For digital marketers, the road to riches on mobile screens has been long and riddled with holes of divergence. But the pursuit, which harkens back to the pre-smartphone era, has gotten more promising thanks to social media.
More than 60 percent of the $6.8 billion expected to be spent on social advertising in the U.S. this year is controlled by Facebook, Google and Twitter, according to eMarketer. Overall, mobile advertising revenue in the U.S. is projected to grow to $58 billion and comprise 71 percent of all digital ad spending by 2018.

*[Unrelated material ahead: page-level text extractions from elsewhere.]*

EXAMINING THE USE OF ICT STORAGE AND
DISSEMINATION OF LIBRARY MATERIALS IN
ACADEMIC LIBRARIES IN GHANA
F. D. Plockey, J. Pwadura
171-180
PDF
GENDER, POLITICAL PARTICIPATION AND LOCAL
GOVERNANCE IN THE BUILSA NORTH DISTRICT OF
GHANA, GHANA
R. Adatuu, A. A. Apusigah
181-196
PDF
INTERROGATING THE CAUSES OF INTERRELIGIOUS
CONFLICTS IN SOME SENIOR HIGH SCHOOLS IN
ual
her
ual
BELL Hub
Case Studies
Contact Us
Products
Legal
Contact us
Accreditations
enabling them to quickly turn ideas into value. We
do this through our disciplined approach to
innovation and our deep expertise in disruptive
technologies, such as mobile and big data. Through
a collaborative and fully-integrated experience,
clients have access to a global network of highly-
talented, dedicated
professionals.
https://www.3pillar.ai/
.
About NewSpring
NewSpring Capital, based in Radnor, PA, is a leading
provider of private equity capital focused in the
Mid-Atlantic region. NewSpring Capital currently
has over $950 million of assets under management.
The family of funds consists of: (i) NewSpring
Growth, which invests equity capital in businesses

eMarketer also expects mobile ad spending to overtake desktop PC advertising by 2016 and TV advertising by 2018. Facebook has reformed its business to capitalize on this opportunity in mobile to great effect. The company currently controls 71 percent of the market, which is the equivalent to 10 percent of all digital ad spending in the U.S.

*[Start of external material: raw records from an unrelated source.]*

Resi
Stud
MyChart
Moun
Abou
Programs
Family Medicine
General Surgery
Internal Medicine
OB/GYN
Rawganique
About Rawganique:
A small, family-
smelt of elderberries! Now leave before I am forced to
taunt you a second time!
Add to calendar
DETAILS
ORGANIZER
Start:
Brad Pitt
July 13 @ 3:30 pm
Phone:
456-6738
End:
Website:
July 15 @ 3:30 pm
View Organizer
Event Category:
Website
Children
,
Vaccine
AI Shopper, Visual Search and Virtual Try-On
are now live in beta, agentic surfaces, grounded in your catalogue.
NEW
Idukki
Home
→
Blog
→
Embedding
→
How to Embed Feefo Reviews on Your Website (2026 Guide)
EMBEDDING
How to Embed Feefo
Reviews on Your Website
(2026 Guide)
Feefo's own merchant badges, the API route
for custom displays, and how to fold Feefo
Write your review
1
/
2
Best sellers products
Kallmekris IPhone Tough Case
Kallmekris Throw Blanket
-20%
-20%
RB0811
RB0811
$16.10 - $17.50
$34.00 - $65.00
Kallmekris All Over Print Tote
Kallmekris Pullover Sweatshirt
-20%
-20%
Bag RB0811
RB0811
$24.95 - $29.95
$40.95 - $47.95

Why is Facebook -- and now Twitter to a lesser and more recent extent -- doing so well in mobile advertising while most others continue to struggle? Mobile advertising is on course to comprise 68 percent of Facebook's revenue and 84 percent of Twitter's by year's end, according to eMarketer.
Are they doing something different or are their platforms so unique and powerful that no advertising network or ad technology could possibly contend with?

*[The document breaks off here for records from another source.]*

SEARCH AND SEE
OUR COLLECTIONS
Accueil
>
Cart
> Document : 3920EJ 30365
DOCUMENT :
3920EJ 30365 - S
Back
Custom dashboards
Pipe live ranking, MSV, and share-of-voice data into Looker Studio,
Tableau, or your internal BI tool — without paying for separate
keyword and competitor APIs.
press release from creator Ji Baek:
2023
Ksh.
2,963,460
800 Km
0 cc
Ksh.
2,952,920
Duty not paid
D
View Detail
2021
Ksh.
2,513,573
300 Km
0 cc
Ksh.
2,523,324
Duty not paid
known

Mobile Advertising Has Arrived on Social
"There is no question mobile has arrived -- it's here, it's big, it's growing," says Lars Albright, co-founder and CEO of the mobile loyalty platform SessionM. "The bottom line is it's working."
Mobile advertising went through various formats and implementations before it reached the scale now enjoyed by Facebook, Twitter and Google. This last leg of innovation, which is now paying off for marketers and advertisers, has been all about the granularity of targeting that these platforms can bring to deliver a successful transaction or sales conversion, says Albright.
"They have so much scale in mobile now that they're able to do targeting to clusters that are meaningful," Albright adds. Now they can take that top-level targeting and go much deeper... All of a sudden you start to get much more focused, and even though you're so much more focused you still have the scale that you can deliver meaningful results. So having that big audience, then having very detailed information and that relationship is where you're seeing things separate."
That direct relationship with users coupled with all the data and behavioral traits gleaned from their social activity makes all the difference.
"Traditional networks, as they are, are the ones that are really going to hurt here because they don't have that first-party relationship with the consumer... That's one of the key differentiators to bring to marketers," says Albright, who previously founded Quattro Wireless, a mobile ad network that was acquired by Apple in 2010.